Turbulence causes injuries to passengers of aircraft

Monday 09th Jan 2012 by theWeather Club

Image: Adrian Pingstone

Most of us have experienced some extreme weather at some point: gale force winds, thunderstorms or even the odd blizzard or two. But we experience this at ground level with our feet firmly on the terra firma. How about coming face to face with extreme conditions when cruising at 30,000ft on a flight to somewhere warm and sunny? Well that's what happened to 450 passengers on a Qantas A380 en route between London and Singapore on Saturday morning.

The Airbus superjumbo was three hours from Singapore when it encountered a storm over Indian airspace and the aircraft was rocked by "severe turbulence", a Qantas spokeswoman said. "Seven passengers were impacted, four of them were taken to hospital on arrival in Singapore" she added.

We've probably all been on a plane when it hits some minor turbulence and the seat belt signs go on as you grip tightly to chair arms wondering if your time is up. Severe turbulence is something quite different. Turbulence is classified from Category 0 (None) to Category 6 (Extreme) with severe turbulence being Category 5. When a plane encounters turbulence the pilot will endeavour to avoid it because it can be quite uncomfortable for everyone inside the aircraft and it may last from anything between 5 minutes to as long an hour. If the track to your destination is smack inside the area of turbulence, then you may be in for a long and rough ride.

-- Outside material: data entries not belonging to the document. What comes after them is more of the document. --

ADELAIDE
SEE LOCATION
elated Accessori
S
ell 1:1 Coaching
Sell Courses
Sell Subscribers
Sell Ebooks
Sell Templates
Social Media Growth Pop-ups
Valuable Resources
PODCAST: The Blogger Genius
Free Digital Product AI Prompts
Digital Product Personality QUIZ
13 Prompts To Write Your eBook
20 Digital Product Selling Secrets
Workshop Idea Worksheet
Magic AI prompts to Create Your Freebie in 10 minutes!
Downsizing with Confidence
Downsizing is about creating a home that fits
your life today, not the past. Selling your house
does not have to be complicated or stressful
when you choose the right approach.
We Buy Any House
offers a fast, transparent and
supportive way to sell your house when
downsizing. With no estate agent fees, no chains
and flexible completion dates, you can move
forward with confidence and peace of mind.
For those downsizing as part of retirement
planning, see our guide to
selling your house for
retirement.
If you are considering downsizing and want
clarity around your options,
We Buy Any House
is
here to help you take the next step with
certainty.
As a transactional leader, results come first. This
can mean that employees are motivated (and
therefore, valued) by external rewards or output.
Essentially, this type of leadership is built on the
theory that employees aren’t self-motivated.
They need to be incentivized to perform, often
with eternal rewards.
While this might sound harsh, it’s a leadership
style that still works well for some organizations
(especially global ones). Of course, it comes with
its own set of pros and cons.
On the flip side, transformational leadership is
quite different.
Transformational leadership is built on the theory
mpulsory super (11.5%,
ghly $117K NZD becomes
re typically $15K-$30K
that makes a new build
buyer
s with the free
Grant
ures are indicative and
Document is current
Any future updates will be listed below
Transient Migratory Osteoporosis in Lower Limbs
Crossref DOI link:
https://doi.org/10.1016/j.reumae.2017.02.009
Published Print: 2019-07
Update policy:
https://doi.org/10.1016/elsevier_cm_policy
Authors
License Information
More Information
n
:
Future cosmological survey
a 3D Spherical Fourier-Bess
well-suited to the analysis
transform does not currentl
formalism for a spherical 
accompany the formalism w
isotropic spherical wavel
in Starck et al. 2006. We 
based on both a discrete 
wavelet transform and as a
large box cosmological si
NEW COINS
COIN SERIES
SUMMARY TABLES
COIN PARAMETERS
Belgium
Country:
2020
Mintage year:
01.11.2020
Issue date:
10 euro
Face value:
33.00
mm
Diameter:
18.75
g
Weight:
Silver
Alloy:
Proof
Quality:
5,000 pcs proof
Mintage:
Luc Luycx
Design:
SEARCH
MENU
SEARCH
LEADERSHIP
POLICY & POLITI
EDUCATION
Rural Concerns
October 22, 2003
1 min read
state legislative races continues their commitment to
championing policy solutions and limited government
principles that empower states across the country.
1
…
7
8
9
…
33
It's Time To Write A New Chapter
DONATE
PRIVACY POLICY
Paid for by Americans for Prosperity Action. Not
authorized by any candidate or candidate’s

For this particular Qantas flight the severe turbulence came with little warning just as the seat belt sign went on and people were asked to return to their seats. One passenger was thrown two feet in the air and another broke her nose. Most of the people injured had been out of their seats when the turbulence hit. Four were treated in hospital while another three were treated at a medical centre in Singapore but all have since been discharged.

The aircraft was cleared to continue its flight on to Sydney after being assessed by engineers. Just imagine how those passengers who re-boarded the flight must have felt after their experiences en route to Singapore. Thankfully the flight arrived safely in Sydney on Sunday.